An electrical device used to counteract fibrillation of
the heart muscle and restore back to a normal heartbeat by applying
a brief electric shock.
Today's modern AEDs have the following in common:
How To Use
AEDs are easy to use. These AEDs will instruct you with easy to follow, step-by-step verbal instructions throughout the entire rescue process.
All modern AEDs are safe to use by
virtually anyone because these are programmed to deliver a shock
"only" if the patient needs it.
The decision whether the patient needs the defibrillation shock or
not is made by the AED and NOT by the rescuer.
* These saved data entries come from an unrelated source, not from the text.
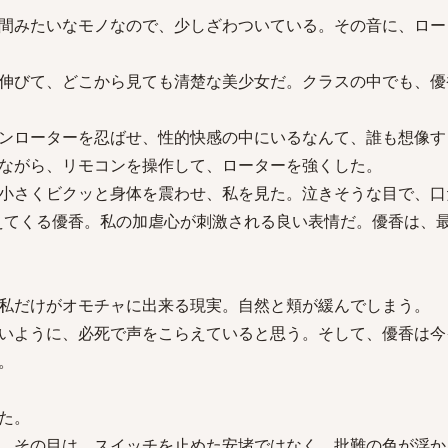
間みたいなモノなので、少しざわついている。その音に、ロー
伸びて、どこから見ても清楚な美少女だ。クラスの中でも、優
ンローターを忍ばせ、性的快感の中にいるなんて、誰も想像す
ながら、リモコンを操作して、ローターを強くした。
小さくビクッと身体を震わせ、私を見た。泣きそうな目で、口
訴えてくる優香。私の加虐心が刺激される良い表情だ。優香は、
私だけがオモチャに出来る現実。自然と頬が緩んでしまう。
いように、必死で声をこらえていると思う。そして、優香は今
。
た。
。その目は、スイッチを止めた安堵ではなく、批難の色が浮か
Therefore, even
if the rescuer accidentally presses the shock button, the AED will
not deliver the shock.
All electrode pads are single use only (disposable).
These have a sticky gel coating that can dry out with time, that is why these have an expiration date.
Check expiration date periodically and keep a second set of electrode pads as backup.
All AEDs comes with a non-rechargeable lithium battery.
Usually lasts 2 to
5 years in service and then it needs to be replaced.
Early AEDs were Monophasic (less effective).
All modern AEDs are Biphasic, which means, the electrical shock travels in the body from electrode pad A to pad B
and then from pad B to pad A. All of our AEDs are Biphasic.
Types of AEDs
There are two types of AEDs:
Escalating Energy AED: This type of AED will automatically adjust and output (shock patient) with incremental strength of energies if needed. These types of AEDs are more efficient.
Non-Escalating Energy AED:
This type of AED is not capable of escalating energy shocks and it
outputs only one strength of energy.